A Look at Installation

Top window installation mistakes
Rich Rinka
August 7, 2018
COLUMN : Decoded | Codes & Standards

Example of an installation mistake in a building under construction in which flashing is only at the head and jambs. (Image by Kaitlyn Rinka.)

Installation is the determining factor of whether the performance designed into a window is realized in actual service. Even the best-designed and thoroughly tested product can fail if improperly installed. 

Experience shows that there are avoidable installation errors. The most common result of such errors is water intrusion, which can cause damage to interior finishes, promote structural rot and encourage growth of hazardous molds. Another is the inability of the window to operate as designed.

Water penetration 

To resist water penetration, the window or door frame must integrate with the exterior facing material, sheathing and the water-resistive barrier (building wrap) to form a unified, fully integrated “drainage plane,” or a constrained rainwater pathway from roof to ground. Some common water-related errors are as follows. 

• Building wrap not properly cut

The Problem: Some installers will cut and wrap the building wrap into the rough opening at the head. This can result in water following the wrap into the opening. 

The Fix: Properly executing an “I-Cut” for doors or “Modified I-Cut” for windows will result in proper drainage.

• Improper flashing 

The Problem: There are three areas where errors can occur with flashing: improper cuts, improper overlaps and missing flashing.

The Fix: Flashing should be installed in the required “weatherboard” fashion (upper layers overlapping lower layers). 

• Improper or insufficient sealant

The Problem: Too often, little or no sealant is applied behind the nail fin or flush flange.
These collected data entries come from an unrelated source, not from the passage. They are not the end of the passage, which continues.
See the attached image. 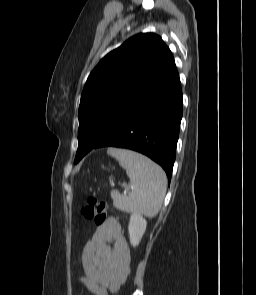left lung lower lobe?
<instances>
[{"label": "left lung lower lobe", "instance_id": "left-lung-lower-lobe-1", "mask_svg": "<svg viewBox=\"0 0 256 295\" xmlns=\"http://www.w3.org/2000/svg\"><path fill=\"white\" fill-rule=\"evenodd\" d=\"M182 111L181 84L176 72L94 148L112 146L140 152L161 165L170 182Z\"/></svg>", "mask_w": 256, "mask_h": 295}]
</instances>
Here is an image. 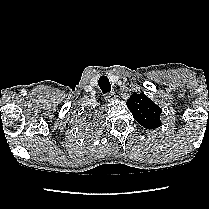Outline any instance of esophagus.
I'll return each mask as SVG.
<instances>
[{
    "mask_svg": "<svg viewBox=\"0 0 209 209\" xmlns=\"http://www.w3.org/2000/svg\"><path fill=\"white\" fill-rule=\"evenodd\" d=\"M116 94L114 93V92H112V93H107L106 95H105V99L107 100V101H113V100H115L116 99Z\"/></svg>",
    "mask_w": 209,
    "mask_h": 209,
    "instance_id": "esophagus-1",
    "label": "esophagus"
}]
</instances>
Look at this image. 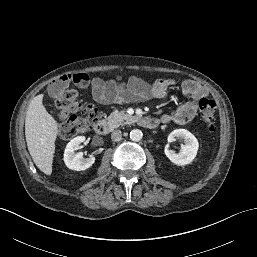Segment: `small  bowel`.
<instances>
[{
    "instance_id": "obj_1",
    "label": "small bowel",
    "mask_w": 257,
    "mask_h": 257,
    "mask_svg": "<svg viewBox=\"0 0 257 257\" xmlns=\"http://www.w3.org/2000/svg\"><path fill=\"white\" fill-rule=\"evenodd\" d=\"M177 86L188 100L174 112L162 115L160 120L163 124L183 125L194 118L199 100L207 94L206 89L193 80H185L179 85L175 79H159L153 85H149L138 77H131L125 84L116 86L112 81L104 82L100 78H94L90 95L99 104L122 105L151 98H164L169 89Z\"/></svg>"
}]
</instances>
Or, there is not enough sealant to accommodate thermal movement or building settling.

The Fix: The bead of sealant should be sufficient to fill the gaps, at least 3/8 of an inch to ¼ of an inch, and have enough movement capability to match the building.
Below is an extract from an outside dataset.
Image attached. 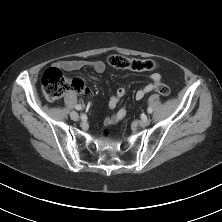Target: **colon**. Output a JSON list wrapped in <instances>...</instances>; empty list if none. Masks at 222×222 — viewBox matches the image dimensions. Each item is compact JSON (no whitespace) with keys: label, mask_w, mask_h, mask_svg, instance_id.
<instances>
[{"label":"colon","mask_w":222,"mask_h":222,"mask_svg":"<svg viewBox=\"0 0 222 222\" xmlns=\"http://www.w3.org/2000/svg\"><path fill=\"white\" fill-rule=\"evenodd\" d=\"M107 63L116 69H130L133 71H150L156 67L153 60L130 58L120 54L108 56ZM41 85L48 100H56L62 97L73 87L72 81L57 67H50L43 73ZM156 91L163 96L169 94V88L166 85H158ZM105 134H108V130H105Z\"/></svg>","instance_id":"colon-1"}]
</instances>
• Using flush fins as nailing flanges

The Problem: Flush fins are not designed to be structural elements, but simply a means to assist in flashing the window to the WRB. (And yes, this really happens.) 

The Fix: Flush fin windows are generally mounted by fastening through the framing into the rough opening.

In short, water penetration-related installation errors can be prevented by heeding one simple admonishment: always think of where the water is going to go and avoid directing water into the building. 

Compromised operation

Window openings must be properly measured, and need to be plumb, level and square, allowing a window to maintain its shape and operate properly. Typical items to watch for include the following. 

• Not checking the rough opening

Even though there is a lot of schedule pressure from other trades, if the rough opening is not checked, the installer will often try to squeeze a window into too small an opening or use too many shims in an oversize opening.

• Not enough fasteners or improper fastener location

I received an inquiry about whether it was sufficient for an installer to use four fasteners, one at each corner. Also, toenailing (driving the nails in at an angle) is a common error. Toenailing can impart stress to the window where the jamb will pull away from the sash, creating gaps the first time the sash is removed. 

• Uneven installation

All gaps between the sash and frame should be uniform and not bowed in any way. A final check and adjustment of the window should be done before the brick or drywall is installed. Attempting to fix it after all other work has been completed can be very expensive. Unfortunately, some installers make little effort to adjust a window at all.

• Uneven shimming

A window that is shimmed only in the center can cause the sill to bow. The window should be shimmed underneath the mainframe jambs.

• Use of improper expandable foam

Using foams that are not specifically designed for window installation can put pressure on the window frame and cause deformation, making the sash difficult to operate. Use only low-pressure foams specifically formulated to fill the cavity between the window and the rough opening.

• Improper handling of jambliners

Improper handling of jambliners—particularly “compression-style” jambliners—can compromise the operation of a tilt-in sash that is designed for easy cleaning. 

Many manufacturers spend significant amounts of time developing installation instructions. Always follow the manufacturer’s installation instructions; failing to do so may void warranties that are offered. If the manufacturer doesn’t offer instructions, AAMA InstallationMasters can be used as a guide. The InstallationMasters program offers training and credentials to window and door installers. The training covers the full range of the installation project, from initial site inspection to final cleaning and maintenance of installed product. 

Rich Rinka serves as technical manager, standards and industry affairs for the American Architectural Manufacturers Association. Rinka previously worked in the industry as a field technical engineer for a component supplier and developed and holds four patents related to sealants.